A few days ago, I talked about how to imitate learning on the topic of "knowing your thoughts". I gave an example of how to imitate Pyhton's requests through net/http client. But it hasn't been practiced. Is an idea really only an idea? Of course not, so I decided to suspend GO notes for a week to practice my ideas.

There are some new knowledge that we can learn by imitation.

This article will use GO to implement all the examples in the quick start document of requests, and learn how to use http client systematically. Although the title is quick start, there is a lot of content.

Quick Experience

First, let's launch a GET request. The code is very simple. As follows:

func get() {
    r, err := http.Get("https://api.github.com/events")
    if err != nil {
        panic(err)
    }
    defer func() { _ = r.Body.Close() }()

    body, _ := ioutil.ReadAll(r.Body)
    fmt.Printf("%s", body)
}

Through the http.Get method, we get a Response and an error, namely R and err. Through r, we can get the Response information, err can achieve error checking.

r.Body needs to be shut down after it is read, so defer can do it. Content can be read through ioutil.ReadAll.

Request method

In addition to GET, HTTP has a series of other methods, including POST, PUT, DELETE, HEAD, OPTIONS. GET in fast experience is implemented in a convenient way. It hides many details. It's not used here for the time being.

Let's start with a general approach to help us implement all HTTP method requests. It mainly involves two important types, Client and Request.

Client is the client that sends HTTP requests. The execution of requests is initiated by Client. It provides some convenient request methods, such as we need to initiate a Get request, which can be implemented through client.Get(url). A more general approach is through client.Do(req), which belongs to the Request type.

Request is a structure used to describe the request information, such as request method, address, header and so on. We can set it up.
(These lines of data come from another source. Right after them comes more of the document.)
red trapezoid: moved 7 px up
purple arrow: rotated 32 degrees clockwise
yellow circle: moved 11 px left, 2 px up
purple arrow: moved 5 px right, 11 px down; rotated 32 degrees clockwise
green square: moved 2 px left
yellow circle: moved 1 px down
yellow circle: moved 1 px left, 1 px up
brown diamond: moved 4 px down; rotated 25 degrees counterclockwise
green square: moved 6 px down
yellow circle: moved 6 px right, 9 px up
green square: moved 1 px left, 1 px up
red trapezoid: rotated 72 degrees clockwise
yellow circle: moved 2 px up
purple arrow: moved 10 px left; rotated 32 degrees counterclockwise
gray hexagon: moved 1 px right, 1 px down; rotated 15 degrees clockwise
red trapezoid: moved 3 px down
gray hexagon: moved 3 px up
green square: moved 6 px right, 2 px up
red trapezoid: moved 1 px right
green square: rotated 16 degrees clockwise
Request can be created through http.NewRequest.

Next, the implementation code of all HTTP methods is listed.

GET

r, err := http.DefaultClient.Do(
    http.NewRequest(http.MethodGet, "https://api.github.com/events", nil))

POST

r, err := http.DefaultClient.Do(
    http.NewRequest(http.MethodPost, "http://httpbin.org/post", nil))

PUT

r, err := http.DefaultClient.Do(
    http.NewRequest(http.MethodPut, "http://httpbin.org/put", nil))

DELETE

r, err := http.DefaultClient.Do(
    http.NewRequest(http.MethodDelete, "http://httpbin.org/delete", nil))

HEAD

r, err := http.DefaultClient.Do(
    http.NewRequest(http.MethodHead, "http://httpbin.org/get", nil))

OPTIONS

r, err := http.DefaultClient.Do(
    http.NewRequest(http.MethodOptions, "http://httpbin.org/get", nil))

The above shows the implementation of all HTTP methods. Here are a few more points that need to be explained.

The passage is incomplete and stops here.